Stored data entries:
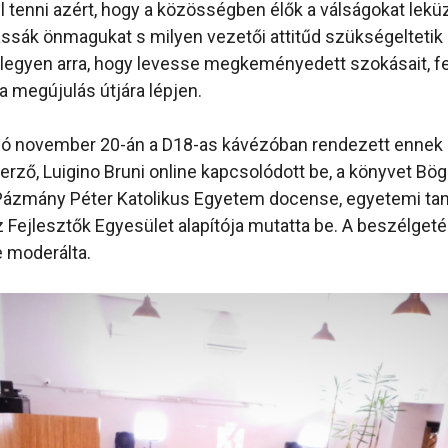
ell tenni azért, hogy a közösségben élők a válságokat lek
ssák önmagukat s milyen vezetői attitűd szükségeltetik
legyen arra, hogy levesse megkeményedett szokásait, f
a megújulás útjára lépjen.
adó november 20-án a D18-as kávézóban rendezett ennek
erző, Luigino Bruni online kapcsolódott be, a könyvet B
 Pázmány Péter Katolikus Egyetem docense, egyetemi tan
z Fejlesztők Egyesület alapítója mutatta be. A beszélgeté
e moderálta.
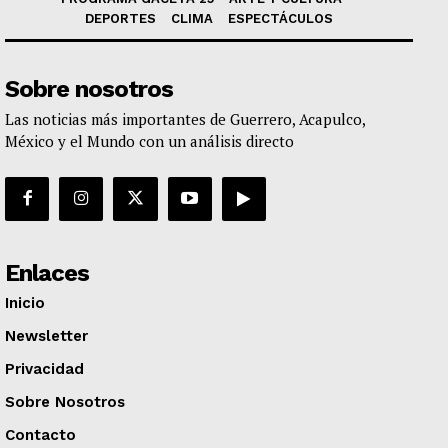
DEPORTES
CLIMA
ESPECTÁCULOS
Sobre nosotros
Las noticias más importantes de Guerrero, Acapulco,
México y el Mundo con un análisis directo
Enlaces
Inicio
Newsletter
Privacidad
Sobre Nosotros
Contacto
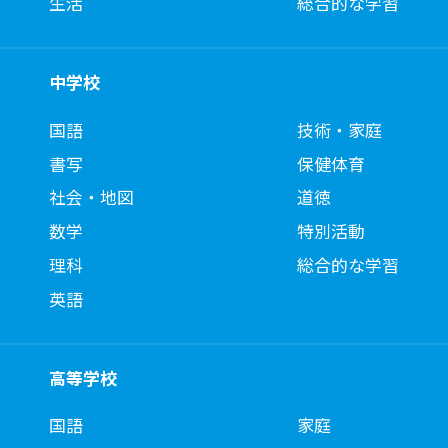
生活
総合的な学習
中学校
国語
技術・家庭
書写
保健体育
社会・地図
道徳
数学
特別活動
理科
総合的な学習
英語
高等学校
国語
家庭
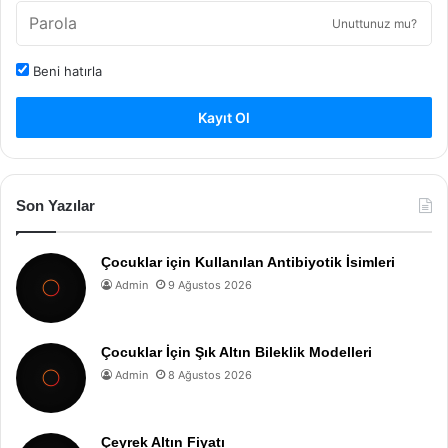
Unuttunuz mu?
Beni hatırla
Kayıt Ol
Son Yazılar
Çocuklar için Kullanılan Antibiyotik İsimleri
Admin
9 Ağustos 2026
Çocuklar İçin Şık Altın Bileklik Modelleri
Admin
8 Ağustos 2026
Çeyrek Altın Fiyatı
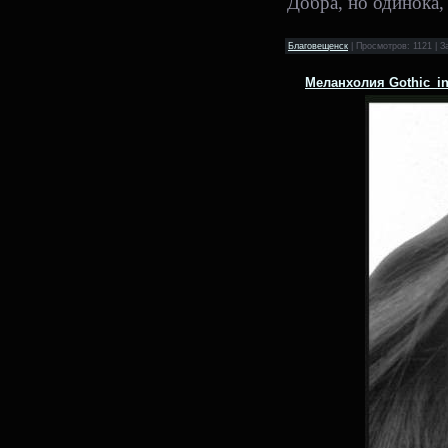
Добра, но одинока,
Благовещенск
| Просмотров: 1121 | З
Меланхолия Gothic_i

**What to do**
Hand back the exact lines from the start of the entries to the line with "adó november 20-án", both ends kept and pictures left out.

**Answer for the task**
ell tenni azért, hogy a közösségben élők a válságokat lek
ssák önmagukat s milyen vezetői attitűd szükségeltetik
legyen arra, hogy levesse megkeményedett szokásait, f
a megújulás útjára lépjen.
adó november 20-án a D18-as kávézóban rendezett ennek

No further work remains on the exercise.